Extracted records
# # # #

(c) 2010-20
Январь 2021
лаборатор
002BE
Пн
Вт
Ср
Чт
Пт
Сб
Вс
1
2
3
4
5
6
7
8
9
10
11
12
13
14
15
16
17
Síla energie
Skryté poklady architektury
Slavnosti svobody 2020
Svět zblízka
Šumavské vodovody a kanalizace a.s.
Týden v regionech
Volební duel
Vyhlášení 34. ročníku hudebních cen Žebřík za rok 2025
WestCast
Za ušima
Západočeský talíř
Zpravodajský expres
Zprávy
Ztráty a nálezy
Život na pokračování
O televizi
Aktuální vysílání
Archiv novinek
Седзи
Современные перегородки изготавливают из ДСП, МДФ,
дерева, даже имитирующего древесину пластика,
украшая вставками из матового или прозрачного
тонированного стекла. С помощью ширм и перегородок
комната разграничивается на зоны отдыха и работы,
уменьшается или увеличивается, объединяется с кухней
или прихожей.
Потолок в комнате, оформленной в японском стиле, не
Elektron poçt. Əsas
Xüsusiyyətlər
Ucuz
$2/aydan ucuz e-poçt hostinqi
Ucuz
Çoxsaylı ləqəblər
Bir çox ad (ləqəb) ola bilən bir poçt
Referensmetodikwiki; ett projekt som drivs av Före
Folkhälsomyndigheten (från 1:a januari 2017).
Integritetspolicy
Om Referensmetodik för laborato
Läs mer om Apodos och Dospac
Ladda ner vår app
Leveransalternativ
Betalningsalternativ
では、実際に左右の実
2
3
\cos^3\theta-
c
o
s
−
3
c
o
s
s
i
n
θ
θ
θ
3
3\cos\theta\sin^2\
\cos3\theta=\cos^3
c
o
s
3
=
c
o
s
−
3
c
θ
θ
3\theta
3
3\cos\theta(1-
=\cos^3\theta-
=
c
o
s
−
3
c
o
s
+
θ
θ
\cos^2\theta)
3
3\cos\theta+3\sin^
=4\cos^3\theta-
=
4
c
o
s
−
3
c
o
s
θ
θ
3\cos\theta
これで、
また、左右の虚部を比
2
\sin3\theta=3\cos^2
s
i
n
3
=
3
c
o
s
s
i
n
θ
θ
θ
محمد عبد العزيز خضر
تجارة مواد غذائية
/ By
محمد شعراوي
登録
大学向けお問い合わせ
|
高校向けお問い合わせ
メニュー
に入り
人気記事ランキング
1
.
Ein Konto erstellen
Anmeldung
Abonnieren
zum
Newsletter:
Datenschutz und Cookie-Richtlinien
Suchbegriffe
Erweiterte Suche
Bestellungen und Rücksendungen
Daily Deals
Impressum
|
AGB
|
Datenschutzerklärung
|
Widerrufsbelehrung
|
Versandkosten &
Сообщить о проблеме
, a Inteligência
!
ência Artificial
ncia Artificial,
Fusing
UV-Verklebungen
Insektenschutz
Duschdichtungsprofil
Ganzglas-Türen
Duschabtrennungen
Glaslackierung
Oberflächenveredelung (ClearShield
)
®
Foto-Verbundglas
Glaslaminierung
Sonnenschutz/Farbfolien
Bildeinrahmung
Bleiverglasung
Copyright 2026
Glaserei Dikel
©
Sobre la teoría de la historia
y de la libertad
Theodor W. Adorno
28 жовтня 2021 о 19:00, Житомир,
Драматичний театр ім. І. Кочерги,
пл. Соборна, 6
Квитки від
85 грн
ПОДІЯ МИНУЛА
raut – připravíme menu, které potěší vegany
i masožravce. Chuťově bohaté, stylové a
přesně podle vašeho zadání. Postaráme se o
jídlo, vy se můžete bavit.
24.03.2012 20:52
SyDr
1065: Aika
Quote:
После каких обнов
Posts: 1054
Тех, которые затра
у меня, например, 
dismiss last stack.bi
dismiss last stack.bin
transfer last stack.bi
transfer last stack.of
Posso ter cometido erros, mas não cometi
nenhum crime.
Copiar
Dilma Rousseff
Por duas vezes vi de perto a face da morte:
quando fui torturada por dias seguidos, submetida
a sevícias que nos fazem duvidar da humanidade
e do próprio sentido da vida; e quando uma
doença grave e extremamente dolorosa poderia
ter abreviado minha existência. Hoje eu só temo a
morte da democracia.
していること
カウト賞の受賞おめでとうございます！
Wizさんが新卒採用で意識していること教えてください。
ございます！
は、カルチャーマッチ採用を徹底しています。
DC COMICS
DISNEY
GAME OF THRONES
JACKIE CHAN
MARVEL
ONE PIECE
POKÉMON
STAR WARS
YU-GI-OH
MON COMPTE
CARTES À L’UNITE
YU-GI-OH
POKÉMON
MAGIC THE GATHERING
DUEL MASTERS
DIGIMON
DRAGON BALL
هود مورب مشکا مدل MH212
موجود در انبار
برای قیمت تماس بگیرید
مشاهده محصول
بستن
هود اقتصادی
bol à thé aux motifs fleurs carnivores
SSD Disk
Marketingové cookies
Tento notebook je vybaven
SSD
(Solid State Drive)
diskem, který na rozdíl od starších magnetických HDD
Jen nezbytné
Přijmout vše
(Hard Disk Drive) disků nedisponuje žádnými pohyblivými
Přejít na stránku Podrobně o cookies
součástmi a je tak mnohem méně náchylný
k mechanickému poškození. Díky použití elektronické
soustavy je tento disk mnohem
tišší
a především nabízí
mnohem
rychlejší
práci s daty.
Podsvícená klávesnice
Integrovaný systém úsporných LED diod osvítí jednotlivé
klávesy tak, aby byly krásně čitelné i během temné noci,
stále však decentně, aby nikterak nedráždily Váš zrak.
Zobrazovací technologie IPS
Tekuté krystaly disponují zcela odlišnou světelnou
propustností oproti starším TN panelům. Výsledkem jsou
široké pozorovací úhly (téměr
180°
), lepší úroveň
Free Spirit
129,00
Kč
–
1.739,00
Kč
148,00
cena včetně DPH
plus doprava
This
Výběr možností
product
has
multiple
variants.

# # # #

Required work: Tell how many lines in the records above contain "stack", giving the number and no other words.

Expected output: 4